Extracted data START

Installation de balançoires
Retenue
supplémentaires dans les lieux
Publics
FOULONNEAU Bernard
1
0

Extracted data END
Extracted data START

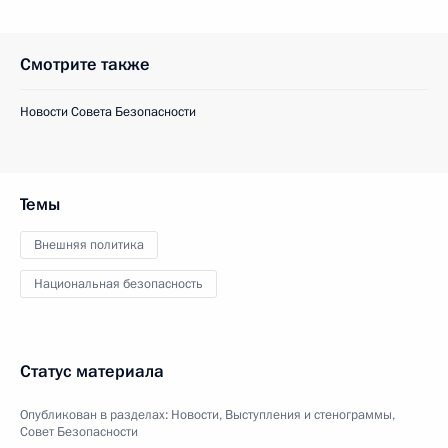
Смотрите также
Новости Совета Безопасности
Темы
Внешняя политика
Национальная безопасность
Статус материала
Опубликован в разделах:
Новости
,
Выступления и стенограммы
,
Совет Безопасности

Extracted data END

**What the task asks:** Once the lines holding the word "Безопасности" in the material above are counted, report that number by itself.

**Response to the exercise:** 2